Monica sacó la llave de la casa y se disponía a abrir la puerta, pero se detuvo. Aún no estaba preparada para entrar. De repente, sintió un inmenso deseo de ver a su hijo, se guardó la llave en el bolsillo, bajó la escalinata y se encaminó a la cabaña de Morgan. Seguramente se irritaría al verla irrumpir en su rutina presentándose así sin más, pero por una vez a Monica la trajo sin cuidado. Recordó cómo olía de pequeño y cómo ese olor la impulsaba a mover montañas, de ser preciso, sólo por él. Y ahora sentía la necesidad de volver a olerle la nuca, pese a lo mayor que era ya, abrazarlo y convertirlo en su seguridad, en lugar de la fuente de preocupaciones que había sido todos aquellos años.
Dio unos golpecitos discretos, pero se dio cuenta enseguida de que estaba cerrada con llave. Fue tanteando con los dedos por el listón del quicio de la puerta hasta dar con la llave.
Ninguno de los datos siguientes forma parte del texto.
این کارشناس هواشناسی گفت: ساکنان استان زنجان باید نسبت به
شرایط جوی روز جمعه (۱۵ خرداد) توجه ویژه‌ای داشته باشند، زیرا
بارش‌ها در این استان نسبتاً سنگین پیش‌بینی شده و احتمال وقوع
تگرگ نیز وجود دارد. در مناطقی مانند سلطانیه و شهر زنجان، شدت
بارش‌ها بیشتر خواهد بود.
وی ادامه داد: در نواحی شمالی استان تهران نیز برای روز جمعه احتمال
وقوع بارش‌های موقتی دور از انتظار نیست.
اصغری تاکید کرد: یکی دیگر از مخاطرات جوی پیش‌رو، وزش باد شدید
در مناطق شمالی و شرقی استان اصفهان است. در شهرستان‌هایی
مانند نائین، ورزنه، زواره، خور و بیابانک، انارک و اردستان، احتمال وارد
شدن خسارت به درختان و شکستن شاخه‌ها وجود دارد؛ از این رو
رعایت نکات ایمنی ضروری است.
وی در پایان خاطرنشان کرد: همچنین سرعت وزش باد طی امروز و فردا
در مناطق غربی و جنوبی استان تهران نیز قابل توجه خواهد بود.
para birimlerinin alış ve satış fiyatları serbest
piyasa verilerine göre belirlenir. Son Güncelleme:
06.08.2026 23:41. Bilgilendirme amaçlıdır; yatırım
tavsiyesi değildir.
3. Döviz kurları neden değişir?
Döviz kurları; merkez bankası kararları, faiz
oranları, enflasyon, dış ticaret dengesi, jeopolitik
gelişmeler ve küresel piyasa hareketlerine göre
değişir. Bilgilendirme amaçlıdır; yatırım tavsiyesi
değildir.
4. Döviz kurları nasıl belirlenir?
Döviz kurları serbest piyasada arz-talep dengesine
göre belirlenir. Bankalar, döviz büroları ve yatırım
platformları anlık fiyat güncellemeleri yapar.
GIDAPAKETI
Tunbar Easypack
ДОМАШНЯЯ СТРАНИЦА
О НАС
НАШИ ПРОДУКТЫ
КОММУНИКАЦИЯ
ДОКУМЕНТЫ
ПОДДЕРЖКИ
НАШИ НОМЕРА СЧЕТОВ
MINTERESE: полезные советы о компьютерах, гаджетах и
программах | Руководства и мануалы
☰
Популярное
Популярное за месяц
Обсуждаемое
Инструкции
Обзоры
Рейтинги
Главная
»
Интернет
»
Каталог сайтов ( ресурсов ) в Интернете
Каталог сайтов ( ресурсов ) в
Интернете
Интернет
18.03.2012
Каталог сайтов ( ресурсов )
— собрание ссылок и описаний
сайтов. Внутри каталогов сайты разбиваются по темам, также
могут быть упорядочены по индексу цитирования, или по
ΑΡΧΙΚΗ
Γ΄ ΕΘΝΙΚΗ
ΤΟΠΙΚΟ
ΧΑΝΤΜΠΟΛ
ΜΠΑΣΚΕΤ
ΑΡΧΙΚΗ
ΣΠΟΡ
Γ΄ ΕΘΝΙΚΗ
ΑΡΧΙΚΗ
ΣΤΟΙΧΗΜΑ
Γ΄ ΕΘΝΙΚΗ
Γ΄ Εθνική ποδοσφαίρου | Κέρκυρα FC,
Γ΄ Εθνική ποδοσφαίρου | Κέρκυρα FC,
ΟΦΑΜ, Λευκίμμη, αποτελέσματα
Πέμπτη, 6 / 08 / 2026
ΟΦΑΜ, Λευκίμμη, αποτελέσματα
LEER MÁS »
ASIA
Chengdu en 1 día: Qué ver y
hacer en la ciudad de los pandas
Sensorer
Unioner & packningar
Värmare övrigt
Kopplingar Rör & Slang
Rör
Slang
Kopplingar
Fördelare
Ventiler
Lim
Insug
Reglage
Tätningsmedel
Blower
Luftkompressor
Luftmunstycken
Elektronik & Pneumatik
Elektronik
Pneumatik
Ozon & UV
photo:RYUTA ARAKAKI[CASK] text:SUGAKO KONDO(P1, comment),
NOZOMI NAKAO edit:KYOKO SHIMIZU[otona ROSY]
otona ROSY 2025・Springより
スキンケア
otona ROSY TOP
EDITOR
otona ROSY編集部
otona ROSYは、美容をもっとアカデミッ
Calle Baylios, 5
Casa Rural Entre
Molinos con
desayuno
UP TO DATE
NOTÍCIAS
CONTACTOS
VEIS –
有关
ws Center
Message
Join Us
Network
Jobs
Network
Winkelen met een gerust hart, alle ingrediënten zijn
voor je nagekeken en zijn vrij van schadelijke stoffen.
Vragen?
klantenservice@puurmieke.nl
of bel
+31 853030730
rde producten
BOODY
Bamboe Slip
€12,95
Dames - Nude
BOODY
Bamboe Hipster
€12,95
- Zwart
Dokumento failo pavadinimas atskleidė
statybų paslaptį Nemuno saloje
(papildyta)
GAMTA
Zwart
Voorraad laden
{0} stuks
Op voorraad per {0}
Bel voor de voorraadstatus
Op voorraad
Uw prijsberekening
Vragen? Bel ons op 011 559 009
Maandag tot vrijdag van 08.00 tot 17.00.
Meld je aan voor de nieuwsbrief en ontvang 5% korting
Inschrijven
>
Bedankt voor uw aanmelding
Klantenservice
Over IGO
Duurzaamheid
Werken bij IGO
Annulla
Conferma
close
¿Dónde estaría? Morgan no salía nunca solo. Era algo que jamás había ocurrido antes; nunca se había marchado sin ella o, al menos, sin explicar adonde iba exactamente. El temor la llenaba de angustia, pues casi esperaba verlo muerto en el suelo. Era algo que siempre la había aterrorizado: que Morgan dejase un día de hablar de la muerte para, en cambio, buscarla por su propia mano. Quién sabía si la pérdida de los ordenadores y la intromisión en su mundo lo habían llevado a ese lugar del que nadie regresa.
Pero la cabaña estaba vacía. Monica miró a su alrededor y enseguida vio una nota sobre uno de los montones de revistas que había junto a la puerta. Reconoció la caligrafía de Morgan antes de distinguir lo que decía. Se le paró el corazón. No obstante, se calmó en cuanto leyó el contenido y no tomó conciencia del grado de tensión que sufría hasta que se relajó.